A wider exploration of the nature of English lexical borrowings would entail
reference to the recently published _Historical Thesaurus of English_ (OUP)
in order to establish whether the borrowed terms either (a) replaced
already-present native English terms or (b) extended the semantic scope of
the language.  As this resource is not available online, the author was
unable to consult it, and leaves such a consideration to future generations
of scholars who, unlike him, will be in receipt of proper financial support
for their lexicographical endeavours.


[N1]  To be precise, the borrowings fall entirely within the chronological
range 1275-1386.  As this period begins roughly 200 years after the
Anglo-Norman assumption of power in England, and ends 223 years before the
publication of Shakespeare's Sonnets, it would seem likely that these
borrowings are the result of a long and sustained campaign by the English
government to transform the language into a condition suitable for the
publication of Parliamentary Statutes in English rather than Anglo-Norman,
an event which occurred in the course of the reign of Henry VII.  While
proffered merely as a hypothesis, such a conclusion would seem to be
consonant with the material here presented.

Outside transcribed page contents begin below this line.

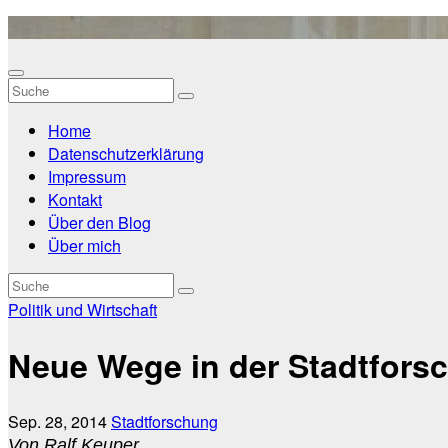
Zum
Inhalt
springen
Home
Datenschutzerklärung
Impressum
Kontakt
Über den Blog
Über mich
Politik und Wirtschaft
Neue Wege in der Stadtfors
Sep. 28, 2014
Stadtforschung
Von Ralf Keuper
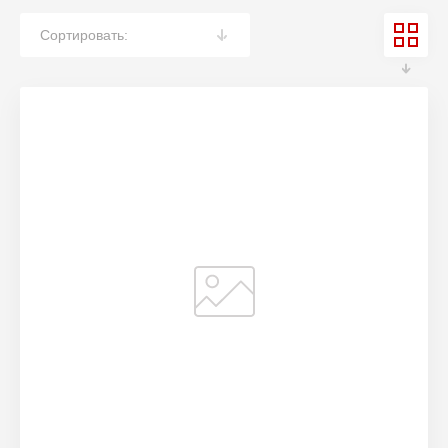
Сортировать:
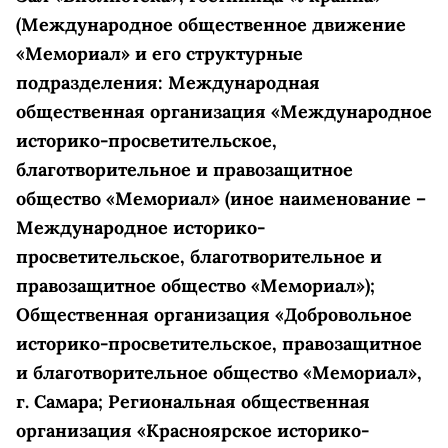
(Международное общественное движение
«Мемориал» и его структурные
подразделения: Международная
общественная организация «Международное
историко-просветительское,
благотворительное и правозащитное
общество «Мемориал» (иное наименование –
Международное историко-
просветительское, благотворительное и
правозащитное общество «Мемориал»);
Общественная организация «Добровольное
историко-просветительское, правозащитное
и благотворительное общество «Мемориал»,
г. Самара; Региональная общественная
организация «Красноярское историко-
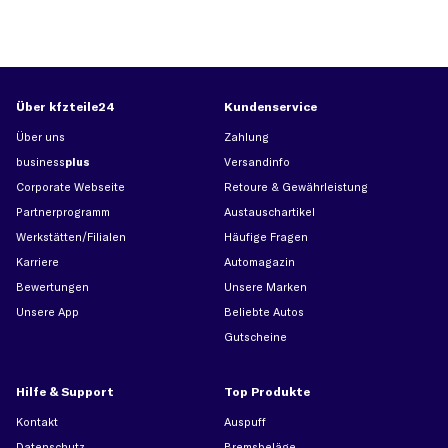
Über kfzteile24
Kundenservice
Über uns
Zahlung
business
plus
Versandinfo
Corporate Webseite
Retoure & Gewährleistung
Partnerprogramm
Austauschartikel
Werkstätten/Filialen
Häufige Fragen
Karriere
Automagazin
Bewertungen
Unsere Marken
Unsere App
Beliebte Autos
Gutscheine
Hilfe & Support
Top Produkte
Kontakt
Auspuff
Datenschutz
Bremsbeläge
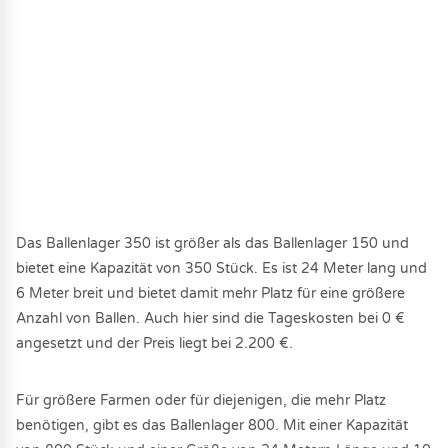
Das Ballenlager 350 ist größer als das Ballenlager 150 und
bietet eine Kapazität von 350 Stück. Es ist 24 Meter lang und
6 Meter breit und bietet damit mehr Platz für eine größere
Anzahl von Ballen. Auch hier sind die Tageskosten bei 0 €
angesetzt und der Preis liegt bei 2.200 €.
Für größere Farmen oder für diejenigen, die mehr Platz
benötigen, gibt es das Ballenlager 800. Mit einer Kapazität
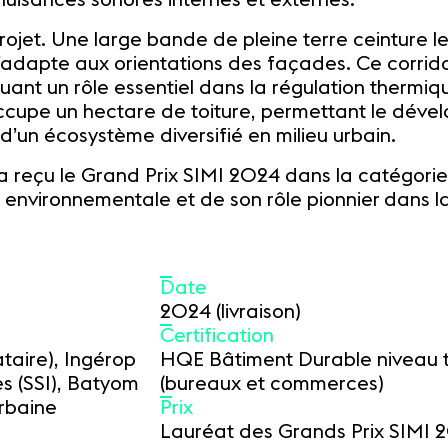
rojet. Une large bande de pleine terre ceinture l
’adapte aux orientations des façades. Ce corrido
 jouant un rôle essentiel dans la régulation thermi
e occupe un hectare de toiture, permettant le dév
 d’un écosystème diversifié en milieu urbain.
a reçu le Grand Prix SIMI 2024 dans la catégorie "
environnementale et de son rôle pionnier dans la
Date
2024 (livraison)
Certification
taire), Ingérop
HQE Bâtiment Durable niveau 
s (SSI), Batyom
(bureaux et commerces)
Urbaine
Prix
Lauréat des Grands Prix SIMI 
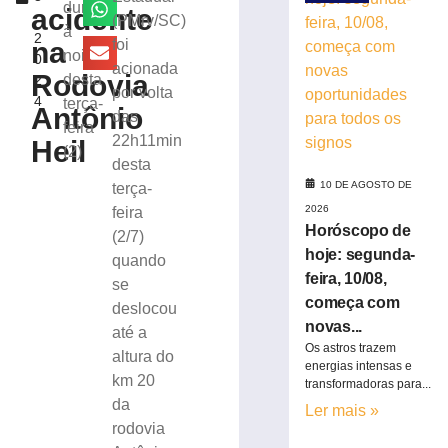
feridas
durante
acidente
,
(PMrv/SC)
após
à
2
carro
na
foi
noite
0
cair
acionada
Rodovia
desta
2
em
por volta
4
terça-
barranco
Antônio
das
na
feira
22h11min
Heil
SC-
(2)
desta
436
10 DE AGOSTO DE
terça-
9
de
2026
feira
agosto
Horóscopo de
(2/7)
de
2026
hoje: segunda-
quando
Ler
feira, 10/08,
se
mais
começa com
deslocou
»
novas...
até a
Os astros trazem
altura do
energias intensas e
Homem
km 20
transformadoras para...
morre
da
Ler mais »
após
rodovia
ser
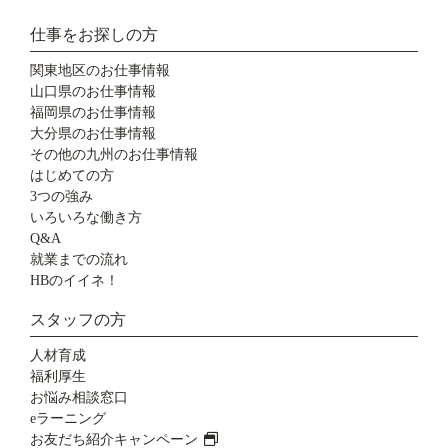
仕事をお探しの方
関東地区のお仕事情報
山口県のお仕事情報
福岡県のお仕事情報
大分県のお仕事情報
その他の九州のお仕事情報
はじめての方
3つの強み
いろいろな働き方
Q&A
就業までの流れ
HBのイイネ！
スタッフの方
人材育成
福利厚生
お悩み相談窓口
eラーニング
お友だち紹介キャンペーン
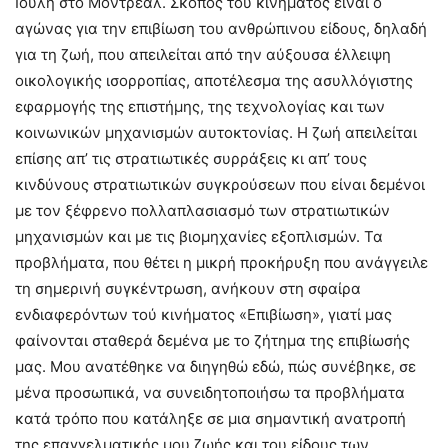
Ιούλη στο Μόντρεαλ. Σκοπός του κινήματος είναι ο
αγώνας για την επιβίωση του ανθρώπινου είδους, δηλαδή
για τη ζωή, που απειλείται από την αύξουσα έλλειψη
οικολογικής ισορροπίας, αποτέλεσμα της ασυλλόγιστης
εφαρμογής της επιστήμης, της τεχνολογίας και των
κοινωνικών μηχανισμών αυτοκτονίας. Η ζωή απειλείται
επίσης απ’ τις στρατιωτικές συρράξεις κι απ’ τους
κινδύνους στρατιωτικών συγκρούσεων που είναι δεμένοι
με τον ξέφρενο πολλαπλασιασμό των στρατιωτικών
μηχανισμών και με τις βιομηχανίες εξοπλισμών. Τα
προβλήματα, που θέτει η μικρή προκήρυξη που ανάγγειλε
τη σημερινή συγκέντρωση, ανήκουν στη σφαίρα
ενδιαφερόντων τού κινήματος «Επιβίωση», γιατί μας
φαίνονται σταθερά δεμένα με το ζήτημα της επιβίωσής
μας. Μου ανατέθηκε να διηγηθώ εδώ, πώς συνέβηκε, σε
μένα προσωπικά, να συνειδητοποιήσω τα προβλήματα
κατά τρόπο που κατάληξε σε μια σημαντική ανατροπή
της επαγγελματικής μου ζωής και του είδους των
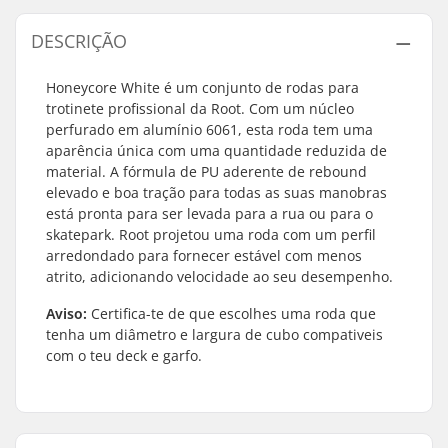
DESCRIÇÃO
Honeycore White é um conjunto de rodas para
trotinete profissional da Root. Com um núcleo
perfurado em alumínio 6061, esta roda tem uma
aparência única com uma quantidade reduzida de
material. A fórmula de PU aderente de rebound
elevado e boa tração para todas as suas manobras
está pronta para ser levada para a rua ou para o
skatepark. Root projetou uma roda com um perfil
arredondado para fornecer estável com menos
atrito, adicionando velocidade ao seu desempenho.
Aviso:
Certifica-te de que escolhes uma roda que
tenha um diâmetro e largura de cubo compativeis
com o teu deck e garfo.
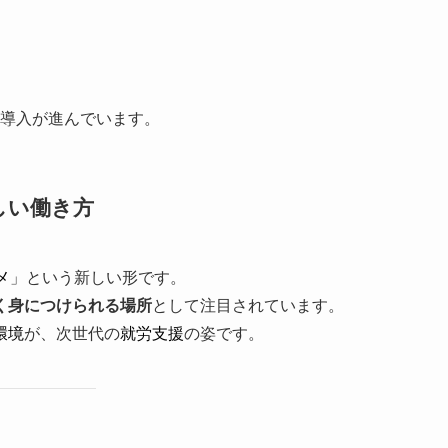
導入が進んでいます。
しい働き方
メ
」という新しい形です。
く身につけられる場所
として注目されています。
環境
が、次世代の
就労支援
の姿です。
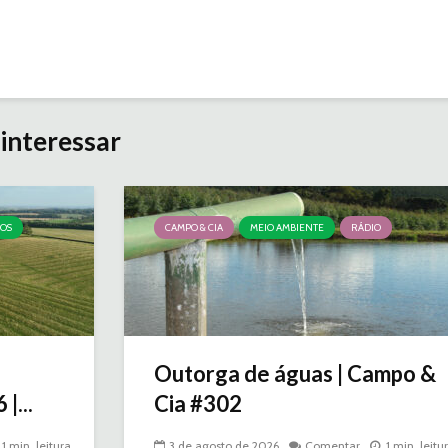
interessar
ÇOS
CAMPO & CIA
MEIO AMBIENTE
RÁDIO
Outorga de águas | Campo &
|...
Cia #302
1 min. leitura
3 de agosto de 2026
Comentar
1 min. leitu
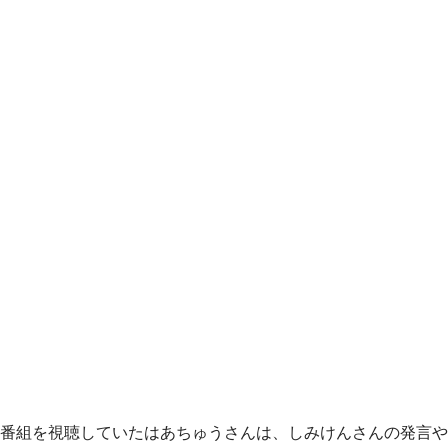
番組を視聴していたはあちゅうさんは、しみけんさんの発言や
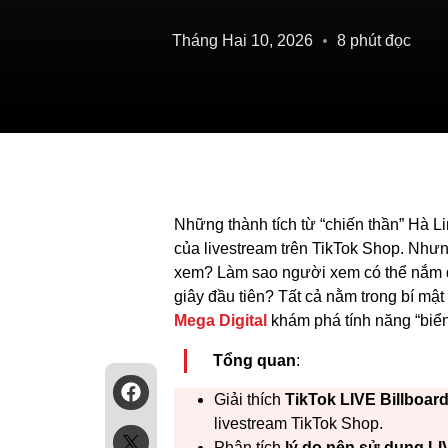
Tháng Hai 10, 2026
8 phút đọc
Những thành tích từ “chiến thần” Hà 
của livestream trên TikTok Shop. Như
xem? Làm sao người xem có thể nắm đ
giây đầu tiên? Tất cả nằm trong bí mật
Mega Digital
khám phá tính năng “biển
Tổng quan
:
Giải thích
TikTok LIVE Billboard 
livestream TikTok Shop.
Phân tích
lý do nên sử dụng LI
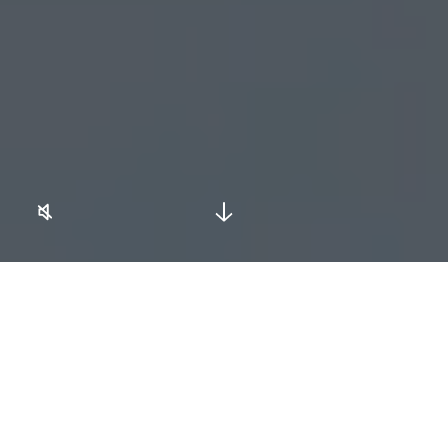
Prodotto
Animal Factory
La collezione Animal
Factory, disegnata da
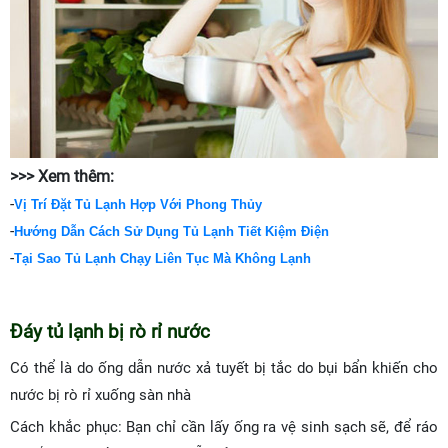
>>> Xem thêm:
-
Vị Trí Đặt Tủ Lạnh Hợp Với Phong Thủy
-
Hướng Dẫn Cách Sử Dụng Tủ Lạnh Tiết Kiệm Điện
-
Tại Sao Tủ Lạnh Chạy Liên Tục Mà Không Lạnh
Đáy tủ lạnh bị rò rỉ nước
Có thể là do ống dẫn nước xả tuyết bị tắc do bụi bẩn khiến cho
nước bị rò rỉ xuống sàn nhà
Cách khắc phục: Bạn chỉ cần lấy ống ra vệ sinh sạch sẽ, để ráo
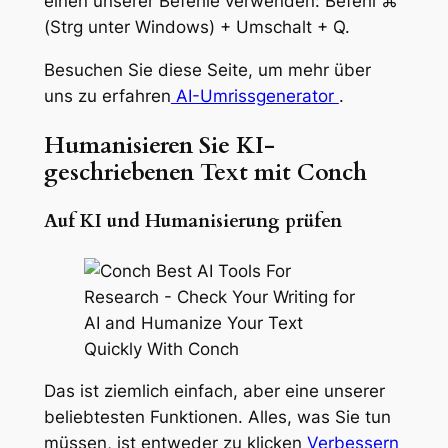
einen unserer Befehle verwenden: Befehl ⌘
(Strg unter Windows) + Umschalt + Q.
Besuchen Sie diese Seite, um mehr über
uns zu erfahren
AI-Umrissgenerator
.
Humanisieren Sie KI-
geschriebenen Text mit Conch
Auf KI und Humanisierung prüfen
Das ist ziemlich einfach, aber eine unserer
beliebtesten Funktionen. Alles, was Sie tun
müssen, ist entweder zu klicken
Verbessern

[N2]  This absence should be qualified by the observation that the majority
of the Old French words found in the lexical corpus examined are themselves
derived from Latin.  However, as the preponderance of Old English words in
the corpus are similarly derived from Common Germanic, or have Germanic
cognates, it seems legitimate to disregard this aspect of Secondary Latin
Borrowing.  A proper consideration of this aspect of the materials could be
conducted by means of a recourse to Pokorny's _Indogermanisches
etymologisches Woerterbuch_

[N3]  It might be argued that a consultation of the Ann Arbor Dictionary of
Medieval English [] and the Dictionary of
the Older Scottish Tongue [] would have been
productive.  This, due to constraints of time and failing eyesight, the
author was unable to undertake.

[N4]  In the case of one of these OE words, "of", there is a degree of
ambiguity in that, while the word itself is native, the sense in which it is
used in the corpus derives from OF.  Regardless of the way in which we
choose to consider the term "of", however, it does not markedly skew the
overall percentage figures.

             Notes to Caveats and Further Considerations:

*N1  In treating this sonnet by Wyatt, the text in the Egerton manuscript
will of course be collated with that found in the Devonshire MS and
_Tottel's Miscellany_.  Reference to the Arundel MS would seem to be
nugatory, since this derives directly from Egerton, and, as is well known,
the Blage MS is silent with regard to this particular text.

*N2  It might be argued that the choice of that sonnet is vitiated by
Brooke's clear dependence on an earlier text by Thomas Hardy, "Drummer
Hodge".  Please to note that the author of this study has taken this issue
into account, but has chosen, for reasons sufficient unto himself, to
disregard it.


(M.A. [Glasgow]; D.Phil. [York]),
Professor Emeritus
University of 'Pataphysics, Cockaigne.